The Peace Progressives

In this class, we'll be analyzing a series of Senate debates involving the US intervention in Nicaragua from 1927 through 1929. All of the debates are in the course packet; they follow the Gronna speech and run through 1929.

A sizeable contingent of Marines (around 6000) were sent to the Central American country in 1927 to uphold the Tipitapa accords. The accords, negotiated by the ubiquitous Henry Stimson, called for the US to supervise elections in 1928; in exchange, the Liberal Party forces, then in rebellion, agreed to lay down their weapons. (The Liberals were attempting to uphold the presidential claim of Vice President Juan Sacasa, whose government had been deposed in a coup.) But one Liberal leader, General Augusto Sandino, declined to agree to the accords and launched a guerrilla war that would last for the next seven years.

The Senate debate you will read for class was triggered by amendments introduced by two peace progressives--first John Blaine and then C.C. Dill--to cut off funds for the intervention.
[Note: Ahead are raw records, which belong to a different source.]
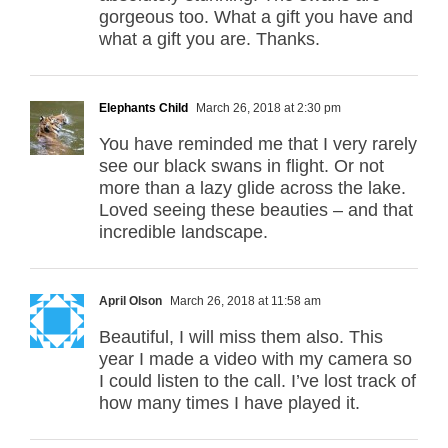
gorgeous too. What a gift you have and
what a gift you are. Thanks.
Elephants Child
March 26, 2018 at 2:30 pm
You have reminded me that I very rarely
see our black swans in flight. Or not
more than a lazy glide across the lake.
Loved seeing these beauties – and that
incredible landscape.
April Olson
March 26, 2018 at 11:58 am
Beautiful, I will miss them also. This
year I made a video with my camera so
I could listen to the call. I’ve lost track of
how many times I have played it.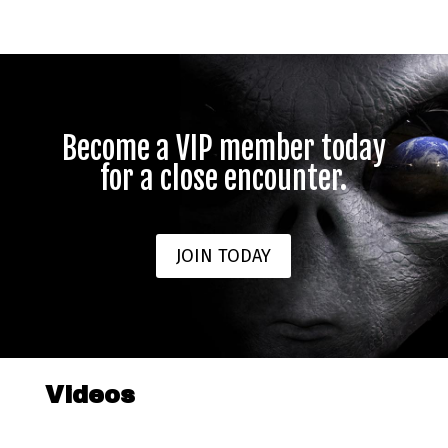
Become a VIP member today
for a close encounter.
JOIN TODAY
Videos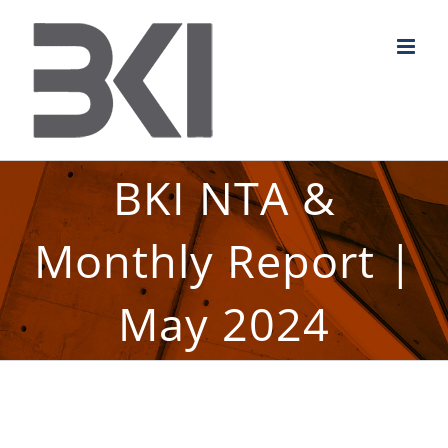
Skip
to
content
BKI NTA &
Monthly Report |
May 2024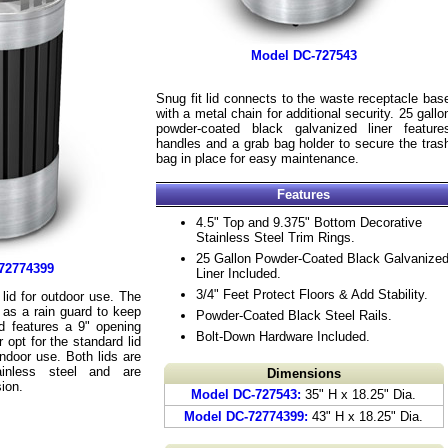
Model DC-727543
Snug fit lid connects to the waste receptacle bas
with a metal chain for additional security. 25 gallo
powder-coated black galvanized liner feature
handles and a grab bag holder to secure the tras
bag in place for easy maintenance.
Features
4.5" Top and 9.375" Bottom Decorative
Stainless Steel Trim Rings.
25 Gallon Powder-Coated Black Galvanize
72774399
Liner Included.
3/4" Feet Protect Floors & Add Stability.
id for outdoor use. The
 as a rain guard to keep
Powder-Coated Black Steel Rails.
d features a 9" opening
Bolt-Down Hardware Included.
 opt for the standard lid
indoor use. Both lids are
inless steel and are
Dimensions
sion.
Model DC-727543:
35" H x 18.25" Dia.
Model DC-72774399:
43" H x 18.25" Dia.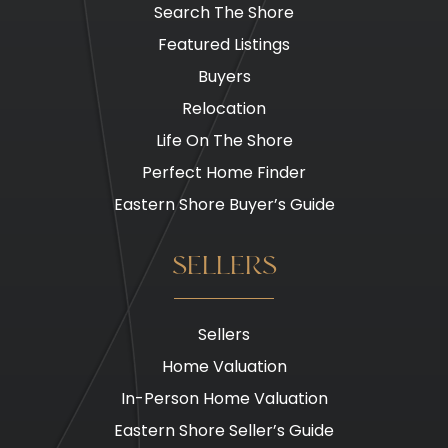
Search The Shore
Featured Listings
Buyers
Relocation
Life On The Shore
Perfect Home Finder
Eastern Shore Buyer’s Guide
SELLERS
Sellers
Home Valuation
In-Person Home Valuation
Eastern Shore Seller’s Guide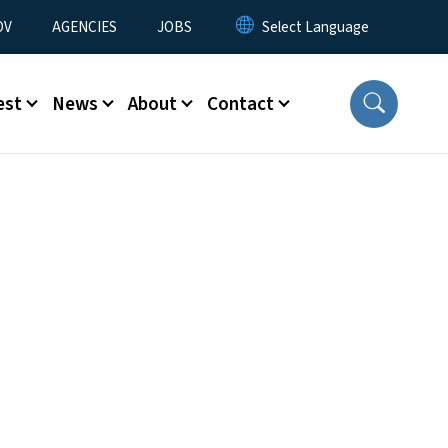
u
OV
AGENCIES
JOBS
est
News
About
Contact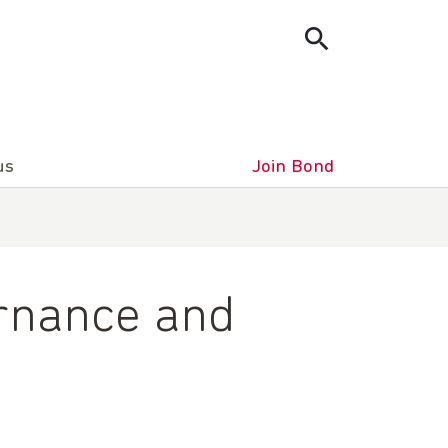
us
Join Bond
ernance and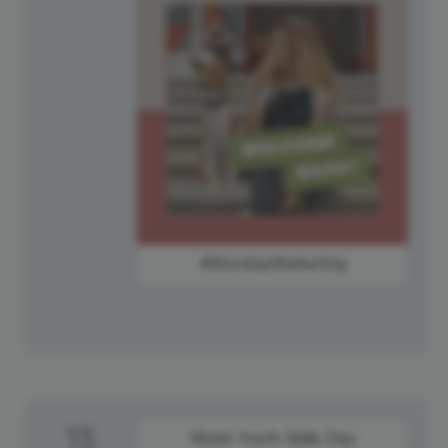
#MondayMarketing
15
World Youth Skills Day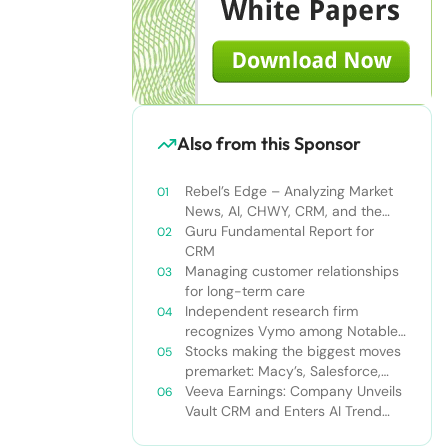
Also from this Sponsor
Rebel’s Edge – Analyzing Market
News, AI, CHWY, CRM, and the
Tampa Bay Rays
Guru Fundamental Report for
CRM
Managing customer relationships
for long-term care
Independent research firm
recognizes Vymo among Notable
Financial Services CRMs
Stocks making the biggest moves
premarket: Macy’s, Salesforce,
Dollar General and more
Veeva Earnings: Company Unveils
Vault CRM and Enters AI Trend
With Announcement of CRM Bot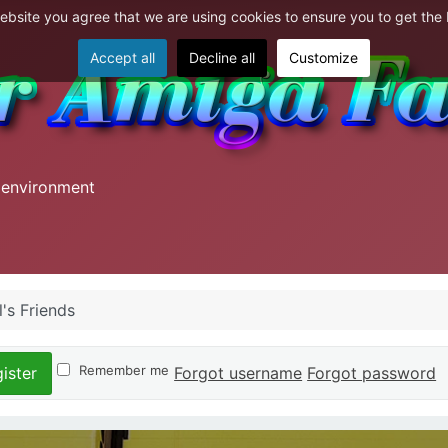
website you agree that we are using cookies to ensure you to get the
Accept all
Decline all
Customize
 environment
's Friends
Remember me
Forgot username
Forgot password
ister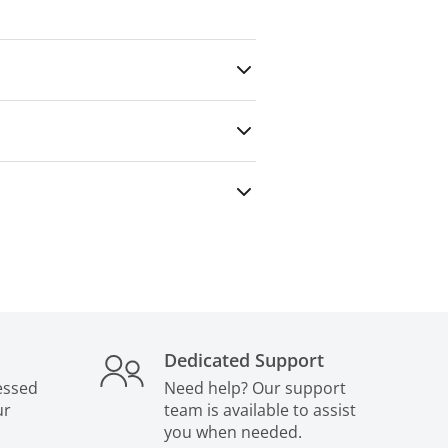
any outside party — even for paid
Dedicated Support
essed
Need help? Our support
ur
team is available to assist
you when needed.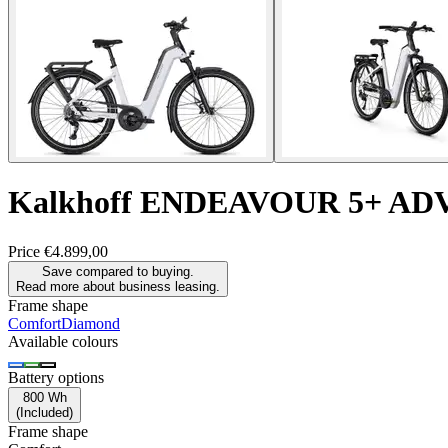
Kalkhoff
ENDEAVOUR 5+ AD
Price
€4.899,00
Save compared to buying.
Read more about business leasing.
Frame shape
Comfort
Diamond
Available colours
Battery options
800 Wh
(
Included
)
Frame shape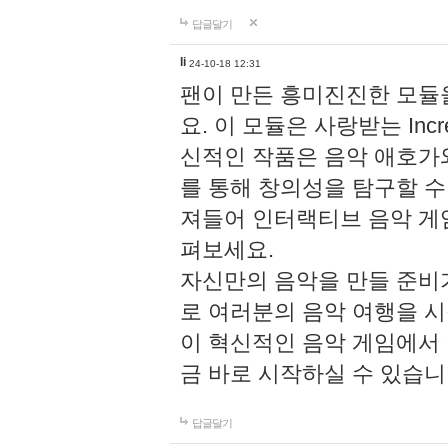
답글달기
li
24-10-18 12:31
팬이 만든 흥미진진한 모
요. 이 모듈은 사랑받는 Inc
신적인 작품은 음악 애호가
를 통해 창의성을 탐구할 수 있게
져들어 인터랙티브 음악 게
펴보세요.
자신만의 음악을 만들 준비
로 여러분의 음악 여행을 
이 혁신적인 음악 게임에서
금 바로 시작하실 수 있습니
답글달기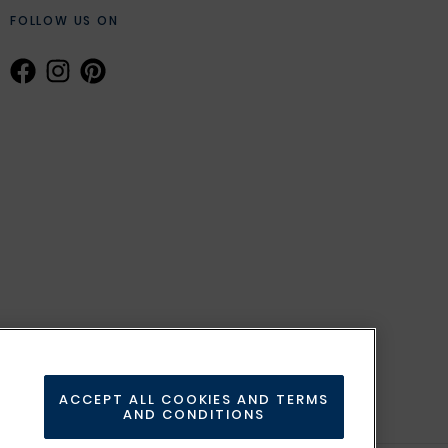
FOLLOW US ON
ACCEPT ALL COOKIES AND TERMS
AND CONDITIONS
Below are some of the key figures.

John Blaine, a Wisconsin Republican, was in many ways the most intellectually creative of the Senate peace progressives. We'll be reading from a quite remarkable address he delivered before the Senate in early 1928, in which he offered his version of the history of inter-American relations but also articulated the basics of his anti-imperialist vision.
Hiram Bingham, a Connecticut Republican, was the most formidable Senate defender of imperialism. A former Yale professor trained in Latin American history, Bingham combined a knowledge of Latin American culture with a power-political worldview to demand an even more forceful U.S. presence in the Caribbean Basin than the administration desired.
William Borah, the mercurial chair of the Senate Foreign Relations Committee, played a typically unpredictable role in debate over the Nicaraguan intervention. A strong partisan of the Nicaraguan Liberal Party (which he mistakenly believed actually held "liberal" beliefs) he adjusted his policy recommendations according to what best served the Liberals' interests at any given moment.
William Cabell Bruce, a Maryland Democrat, could always be counted on to represent the most extreme element of Senate opinion: he once advocated extending the "blessing of bullets" to the Nicaraguans.
C.C. Dill, a Washington Democrat, was a peace progressive who sponsored the first successful amendment (in 1929) to terminate funding for the Nicaraguan intervention. Though the upper chamber later reversed itself on the measure, passage of the Dill amendment marked the beginning of the end of the U.S. occupation of Nicaragua.
Irvine Lenroot, a Wisconsin Republican, lost his seat to John Blaine in the 1926 primaries. Until that time, he had defended an assertive U.S. presence in Latin America, but, unlike Bingham and Bruce, had attempted to develop arguments that might appeal to an increasingly anti-interventionist American public.

And, for background, please take a look at Paterson, Major Problems in American Foreign Relations, pp. 76-114.